# Co-washing?



## Simply (May 14, 2014)

Co washing really only works for thick hair types, I cant see it working on fine golden hair :/


----------



## GoldenKeeper (Sep 13, 2009)

Simply said:


> Co washing really only works for thick hair types, I cant see it working on fine golden hair :/



I am curious though, I have fine hair just a lot of it and it has changed my hair for the better. Maybe if I diluted the conditioner to a degree and added a drop or two of shampoo? Something to try. It may all go horribly wrong and I'll have a greaseball on my hand in need of a second bath hehe


Sent from Petguide.com Free App


----------



## Simply (May 14, 2014)

GoldenKeeper said:


> I am curious though, I have fine hair just a lot of it and it has changed my hair for the better. Maybe if I diluted the conditioner to a degree and added a drop or two of shampoo? Something to try. It may all go horribly wrong and I'll have a greaseball on my hand in need of a second bath hehe
> 
> 
> Sent from Petguide.com Free App


Interesting, do you treat your hair at all? Blow dry, curl, flat iron, color, highlight, anything?


----------



## cubbysan (Mar 13, 2007)

The hair product Wen is a nonshampoo conditioner. I used it for a couple years with great results, but stopped because it got too expensive with a family of five. It also advertised that it worked well for dogs. Again never used it because of the price.


----------



## tine434 (Nov 24, 2013)

Now.... Wen sometimes can make you lose your hair >. < doh. Google that one... Happened to me and my mom after long term use. It clogs pores I guess and the hair isn't able to grow or something, I'm not sure. That's been years. 
I can tell you that just conditioner doesn't work for my hair.... Now how about a shampoo with no sulfates? Like everpure line. It is AMAZING. I have thick oily hair so I have to use something volumizing, but the everpure no sulfate line is good. I've also only used apple cider vinegar and baking soda before... but couldn't handle the smell lol

Sent from Petguide.com Free App


----------



## goldlover68 (Jun 17, 2013)

And this has to do with dogs??????????????????


----------



## laprincessa (Mar 24, 2008)

goldlover68 said:


> And this has to do with dogs??????????????????

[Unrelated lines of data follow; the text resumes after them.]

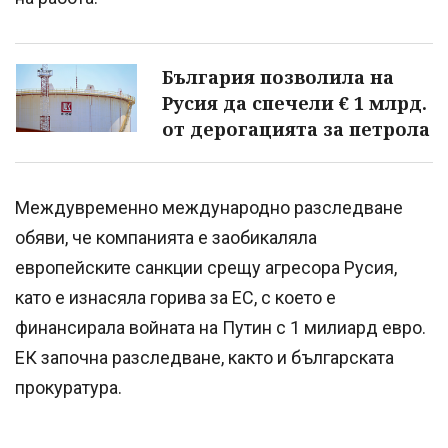
България позволила на
Русия да спечели € 1 млрд.
от дерогацията за петрола
Междувременно международно разследване
обяви, че компанията е заобикаляла
европейските санкции срещу агресора Русия,
като е изнасяла горива за ЕС, с което е
финансирала войната на Путин с 1 милиард евро.
ЕК започна разследване, както и българската
прокуратура.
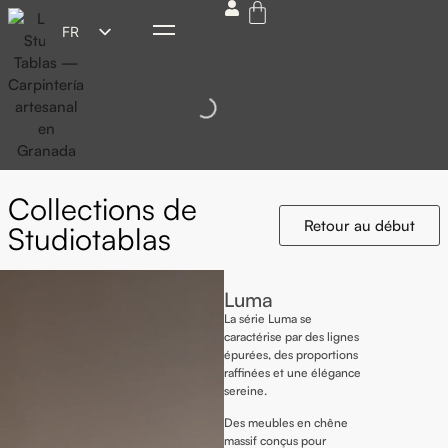
FR
ES
EN
DE
IT
Collections de
Retour au début
Studiotablas
Luma
La série Luma se
caractérise par des lignes
épurées, des proportions
raffinées et une élégance
sereine.
Des meubles en chêne
massif conçus pour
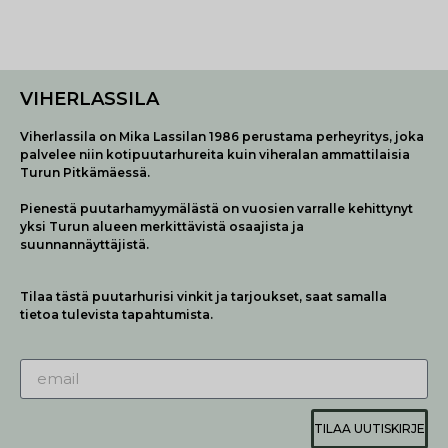
VIHERLASSILA
Viherlassila on Mika Lassilan 1986 perustama perheyritys, joka
palvelee niin kotipuutarhureita kuin viheralan ammattilaisia
Turun Pitkämäessä.
Pienestä puutarhamyymälästä on vuosien varralle kehittynyt
yksi Turun alueen merkittävistä osaajista ja
suunnannäyttäjistä.
Tilaa tästä puutarhurisi vinkit ja tarjoukset, saat samalla
tietoa tulevista tapahtumista.
TILAA UUTISKIRJE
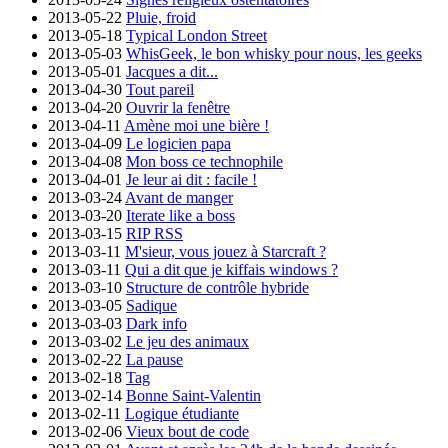
2013-05-22
Pluie, froid
2013-05-18
Typical London Street
2013-05-03
WhisGeek, le bon whisky pour nous, les geeks
2013-05-01
Jacques a dit...
2013-04-30
Tout pareil
2013-04-20
Ouvrir la fenêtre
2013-04-11
Amène moi une bière !
2013-04-09
Le logicien papa
2013-04-08
Mon boss ce technophile
2013-04-01
Je leur ai dit : facile !
2013-03-24
Avant de manger
2013-03-20
Iterate like a boss
2013-03-15
RIP RSS
2013-03-11
M'sieur, vous jouez à Starcraft ?
2013-03-11
Qui a dit que je kiffais windows ?
2013-03-10
Structure de contrôle hybride
2013-03-05
Sadique
2013-03-03
Dark info
2013-03-02
Le jeu des animaux
2013-02-22
La pause
2013-02-18
Tag
2013-02-14
Bonne Saint-Valentin
2013-02-11
Logique étudiante
2013-02-06
Vieux bout de code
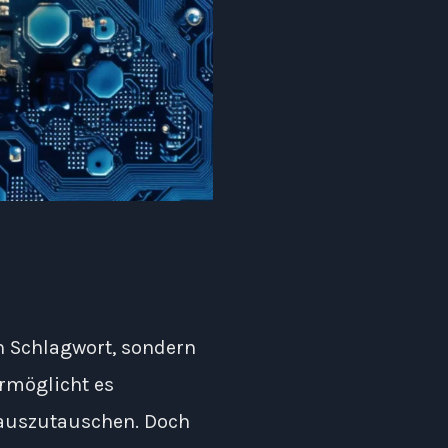
in Schlagwort, sondern
ermöglicht es
 auszutauschen. Doch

The op wondered if it would work on dogs, and it sort of meandered from there.
I have super fine hair so I've been reading it with interest.


----------



## GoldenKeeper (Sep 13, 2009)

goldlover68 said:


> And this has to do with dogs??????????????????



Hehe dogs, owners we all need good hair days 


Sent from Petguide.com Free App


----------



## GoldenKeeper (Sep 13, 2009)

Simply said:


> Interesting, do you treat your hair at all? Blow dry, curl, flat iron, color, highlight, anything?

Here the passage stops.